Pericyte-derived odontoblast cells have also been shown to play a role in the continuous repair process that occurs in the adult mouse incisor (Pang et al., 2016). Continuous growth and wear are balanced in the mouse incisor to maintain the optimum tooth size. However an unfortunate consequence of the abrasion and sharpening of the tips is that the soft tissue pulp in the tooth core is exposed to the oral cavity and the tooth is thus prone to infection.
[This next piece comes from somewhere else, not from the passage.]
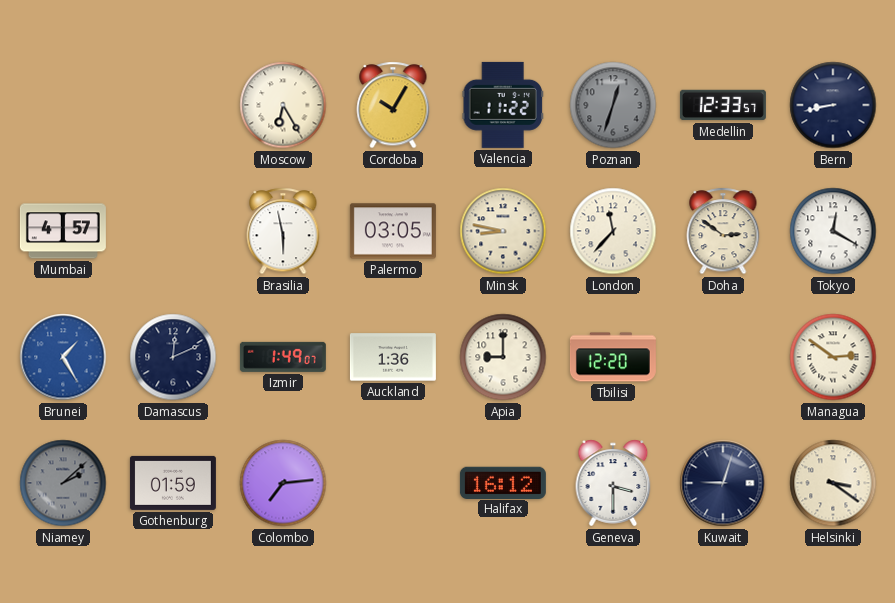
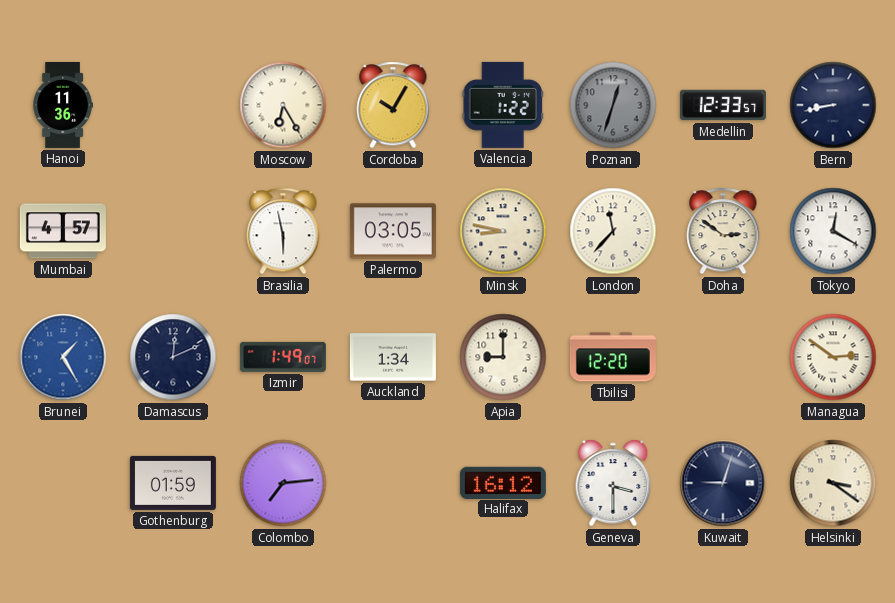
Hanoi: none -> 11:36
Valencia: 11:22 -> 1:22
Auckland: 1:36 -> 1:34
Niamey: 2:08 -> none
To prevent this exposure, a process of continuous pulp mineralization occurs at the tip, which produces a layer of mineral covering the exposed pulp. The mineral is dentine-like in composition and has been termed restorative dentine (Pang et al., 2016). In common with dentine repair processes in non-growing teeth, restorative dentine is a rapidly generated mineral that is produced by pericyte-derived odontoblast-like cells. However, unlike other repair processes, the formation of restorative dentine does not appear to be specifically stimulated by tooth damage, but is a continuous process that occurs even in the absence of damage (Pang et al., 2016).

The signals that mobilize the dental MSCs and stimulate their differentiation are poorly understood, but are known to involve the release of sequestered TGF-β following physical damage and Wnt signals that regulate pulp cell apoptosis, among other functions (Hunter et al., 2015). The presence of latent TGF-β proteins in dentine tubules and its activity in promoting reparative dentine formation has recently been exploited in a potential clinical device involving the delivery of low energy laser light to stimulate liberation of TGF-β (Arany et al., 2014). Canonical (β-catenin) Wnt signalling, which is induced immediately following tissue damage, is likely to play a major role in this mesenchymal stem cell mobilization (Whyte et al., 2012).